The $100 Startup: Fire Your Boss, Do What You Love and Work Better To Live More by Chris Guillebeau is a book for those who are looking to do what they love, and get paid to do it.
This is an engaging idea for a great many people and so Chris has captured a compelling theme for this intriguing book. Typically the people that find the book of interest, looking across the comments from the various reviews, are those that have been working in the corporate domain or in a job they don’t really enjoy. They are now looking for something that makes them feel valuable doing something they like to do. The core idea being that you can earn a living (in some cases a very good living) doing what you love to do.
Well written and compelling, the book is literally packed with stories and explanations of how people have found themselves looking for an alternative way to earn money and exploited their talents and a particular passion to do so. In many cases they have done this with very little start-up money and have turned their micro business into a successful alternative to a steady job.
The principles explored in the book are to exploit a passion, earn money through value creation in that field, be creative about how you find your target market and then get them to pay for that value. In many of the cases that Guillebeau presents, the money making method is simple and clear. In many others however, there is a lack of detail that is leaves the reader a little frustrated. But this book isn’t a manual that your follow to leave your corporate job, but more a set of themes that give you the thinking framework around which to find your own solutions.
Some of those themes include:
– You probably already have the skills you need or they are easily learned from common sources like books or the internet.
– If you sell a man a fish, you can make money from him every day but if you teach a man to fish, he no longer needs your service.
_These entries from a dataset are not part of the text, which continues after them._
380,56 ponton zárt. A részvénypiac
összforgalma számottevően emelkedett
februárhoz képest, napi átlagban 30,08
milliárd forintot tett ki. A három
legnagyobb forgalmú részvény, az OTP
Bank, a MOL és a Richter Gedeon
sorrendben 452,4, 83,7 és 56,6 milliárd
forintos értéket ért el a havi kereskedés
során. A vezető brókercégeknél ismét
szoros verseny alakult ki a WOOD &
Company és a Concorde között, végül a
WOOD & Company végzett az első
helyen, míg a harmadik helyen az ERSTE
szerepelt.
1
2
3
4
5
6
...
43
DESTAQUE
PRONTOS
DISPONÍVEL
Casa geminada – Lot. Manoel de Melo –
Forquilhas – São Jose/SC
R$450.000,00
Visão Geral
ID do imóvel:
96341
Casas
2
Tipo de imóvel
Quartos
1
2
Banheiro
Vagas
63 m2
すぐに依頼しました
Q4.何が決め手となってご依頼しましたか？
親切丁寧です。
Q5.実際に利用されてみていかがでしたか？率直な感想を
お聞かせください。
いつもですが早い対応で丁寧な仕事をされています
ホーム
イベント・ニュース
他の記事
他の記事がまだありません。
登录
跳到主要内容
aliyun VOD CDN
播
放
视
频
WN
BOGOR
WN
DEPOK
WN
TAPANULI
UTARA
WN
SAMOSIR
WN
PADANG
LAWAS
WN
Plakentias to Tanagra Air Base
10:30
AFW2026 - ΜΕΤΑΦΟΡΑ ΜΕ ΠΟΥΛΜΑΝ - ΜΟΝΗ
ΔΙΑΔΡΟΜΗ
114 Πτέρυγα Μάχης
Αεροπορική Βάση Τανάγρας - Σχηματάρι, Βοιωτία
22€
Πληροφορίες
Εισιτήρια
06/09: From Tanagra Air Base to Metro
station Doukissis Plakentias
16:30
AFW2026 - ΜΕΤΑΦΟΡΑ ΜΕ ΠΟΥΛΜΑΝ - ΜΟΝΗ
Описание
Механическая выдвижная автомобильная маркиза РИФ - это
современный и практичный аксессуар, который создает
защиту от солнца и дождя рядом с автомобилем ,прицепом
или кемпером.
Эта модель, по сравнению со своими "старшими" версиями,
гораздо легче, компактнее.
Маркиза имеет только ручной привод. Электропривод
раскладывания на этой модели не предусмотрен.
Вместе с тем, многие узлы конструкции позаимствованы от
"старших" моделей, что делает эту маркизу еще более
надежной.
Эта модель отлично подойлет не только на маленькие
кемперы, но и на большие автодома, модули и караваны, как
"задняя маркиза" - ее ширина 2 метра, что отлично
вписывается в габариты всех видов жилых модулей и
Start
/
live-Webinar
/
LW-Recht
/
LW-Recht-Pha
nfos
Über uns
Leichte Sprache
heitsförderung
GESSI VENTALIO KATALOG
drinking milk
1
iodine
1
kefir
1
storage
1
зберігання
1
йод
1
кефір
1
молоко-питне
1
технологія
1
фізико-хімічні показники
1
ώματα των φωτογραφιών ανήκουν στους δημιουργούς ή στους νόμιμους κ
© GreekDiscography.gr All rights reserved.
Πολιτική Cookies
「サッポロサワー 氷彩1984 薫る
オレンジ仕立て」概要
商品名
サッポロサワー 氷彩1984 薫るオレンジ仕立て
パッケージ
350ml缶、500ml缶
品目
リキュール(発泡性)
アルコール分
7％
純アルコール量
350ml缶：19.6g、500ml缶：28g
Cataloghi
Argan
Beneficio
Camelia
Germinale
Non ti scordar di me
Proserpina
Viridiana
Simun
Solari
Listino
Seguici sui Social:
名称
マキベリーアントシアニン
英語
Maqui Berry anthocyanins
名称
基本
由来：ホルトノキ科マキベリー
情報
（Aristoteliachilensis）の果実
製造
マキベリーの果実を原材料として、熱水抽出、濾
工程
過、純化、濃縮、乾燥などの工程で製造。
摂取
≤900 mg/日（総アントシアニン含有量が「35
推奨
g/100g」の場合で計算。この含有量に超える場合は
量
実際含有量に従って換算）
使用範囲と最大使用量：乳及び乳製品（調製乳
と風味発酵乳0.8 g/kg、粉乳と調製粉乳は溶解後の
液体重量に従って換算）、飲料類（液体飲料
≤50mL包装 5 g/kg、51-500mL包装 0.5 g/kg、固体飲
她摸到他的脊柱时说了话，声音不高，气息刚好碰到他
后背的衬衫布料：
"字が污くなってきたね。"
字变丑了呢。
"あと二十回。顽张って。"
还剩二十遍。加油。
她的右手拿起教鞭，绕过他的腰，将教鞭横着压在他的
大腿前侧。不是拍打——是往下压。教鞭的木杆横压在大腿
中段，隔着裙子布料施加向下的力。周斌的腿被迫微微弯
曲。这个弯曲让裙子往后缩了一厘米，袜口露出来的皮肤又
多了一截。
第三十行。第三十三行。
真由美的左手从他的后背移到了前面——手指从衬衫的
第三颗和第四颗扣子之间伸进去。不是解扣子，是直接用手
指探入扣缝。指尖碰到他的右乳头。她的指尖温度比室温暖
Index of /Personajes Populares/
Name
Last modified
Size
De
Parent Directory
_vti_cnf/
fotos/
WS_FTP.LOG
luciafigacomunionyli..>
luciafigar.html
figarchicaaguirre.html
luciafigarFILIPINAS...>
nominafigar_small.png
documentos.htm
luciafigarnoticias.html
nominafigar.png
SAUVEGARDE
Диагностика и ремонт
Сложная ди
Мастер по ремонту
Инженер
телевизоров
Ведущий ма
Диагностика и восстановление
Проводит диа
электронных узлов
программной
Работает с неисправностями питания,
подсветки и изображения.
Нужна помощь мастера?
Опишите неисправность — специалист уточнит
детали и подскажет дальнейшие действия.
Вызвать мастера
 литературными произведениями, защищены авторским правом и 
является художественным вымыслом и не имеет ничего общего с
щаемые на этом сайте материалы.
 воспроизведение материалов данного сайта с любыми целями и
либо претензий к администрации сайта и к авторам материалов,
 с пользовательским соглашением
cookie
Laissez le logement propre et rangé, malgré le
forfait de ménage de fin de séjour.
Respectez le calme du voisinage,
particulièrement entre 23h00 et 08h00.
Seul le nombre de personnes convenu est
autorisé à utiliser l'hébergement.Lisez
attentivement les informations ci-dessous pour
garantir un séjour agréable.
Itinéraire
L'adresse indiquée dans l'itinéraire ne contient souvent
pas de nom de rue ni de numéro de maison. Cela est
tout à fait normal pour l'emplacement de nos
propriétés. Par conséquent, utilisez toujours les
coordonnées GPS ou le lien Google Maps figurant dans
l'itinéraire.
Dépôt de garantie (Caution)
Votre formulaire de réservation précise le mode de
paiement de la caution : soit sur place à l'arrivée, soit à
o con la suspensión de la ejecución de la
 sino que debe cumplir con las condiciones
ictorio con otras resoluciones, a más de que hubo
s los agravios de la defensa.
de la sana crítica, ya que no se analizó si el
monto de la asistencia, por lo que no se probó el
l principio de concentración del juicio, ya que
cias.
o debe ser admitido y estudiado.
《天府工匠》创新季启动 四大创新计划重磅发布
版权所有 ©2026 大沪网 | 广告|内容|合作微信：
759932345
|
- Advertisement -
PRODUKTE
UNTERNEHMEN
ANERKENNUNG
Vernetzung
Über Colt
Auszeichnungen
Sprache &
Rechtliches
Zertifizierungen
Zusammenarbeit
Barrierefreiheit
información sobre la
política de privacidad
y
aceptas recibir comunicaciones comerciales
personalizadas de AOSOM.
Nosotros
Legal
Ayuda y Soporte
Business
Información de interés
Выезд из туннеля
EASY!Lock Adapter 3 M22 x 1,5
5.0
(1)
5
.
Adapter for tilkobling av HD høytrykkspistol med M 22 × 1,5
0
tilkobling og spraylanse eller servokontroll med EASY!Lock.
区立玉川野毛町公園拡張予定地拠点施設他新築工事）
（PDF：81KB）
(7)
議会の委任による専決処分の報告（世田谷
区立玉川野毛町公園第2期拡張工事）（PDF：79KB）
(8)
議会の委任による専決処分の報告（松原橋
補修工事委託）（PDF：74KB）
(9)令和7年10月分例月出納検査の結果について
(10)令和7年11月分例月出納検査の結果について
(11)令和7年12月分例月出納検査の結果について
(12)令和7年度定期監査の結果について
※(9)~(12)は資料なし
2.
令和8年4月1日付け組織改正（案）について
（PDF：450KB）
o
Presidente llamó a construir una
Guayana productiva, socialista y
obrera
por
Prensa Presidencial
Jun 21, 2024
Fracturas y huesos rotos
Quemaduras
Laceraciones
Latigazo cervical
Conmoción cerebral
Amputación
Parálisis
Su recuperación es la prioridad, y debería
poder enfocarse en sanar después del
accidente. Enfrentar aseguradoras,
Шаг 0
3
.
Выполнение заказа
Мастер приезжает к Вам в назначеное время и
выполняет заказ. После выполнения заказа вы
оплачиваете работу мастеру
So build a product or service that engenders a level of dependency and repeat business. Box and sell what is desirable and requires frequent replenishment.
– You can make money from your passion if it aligns to what enough potential customers want.
– Keep your business planning short, but take action, get feedback and keep looking at how to improve.
– Create a killer offer.
– LAUNCH – you have to take action and get something out there to sell.
– Take action on a routine basis.
– Market for free, word of mouth, interesting offers as there is no real need to pay for advertising. If your business is remarkable, people will remark about it and you.
– Make small changes and get feedback so you can increase the value you offer, the number of people you offer it to and the money you make from doing it.
– Remember to build a business that you want to own and run and not one that runs you and ties you down.
The ultimate aim of the your business, Guillebeau argues is to reach the level of personal freedom you want by creating value that customers need using the skills you have (or can learn quickly) and focusing on your passions.
What the book also offers is a fast review of small business case studies that is almost an mini MBA for the small business owner. Indeed one of the most interesting and valuable parts of the book for me are the case studies that are explored. Some are a little shallow in overall analysis, but what they do offer is guidance, advice and encouragement on how it can be done. You don’t have to have much experience to build a successful small business and this book will help you along that path so for that reason I rate it highly and it will stay in my library and probably be replaced with the next edition.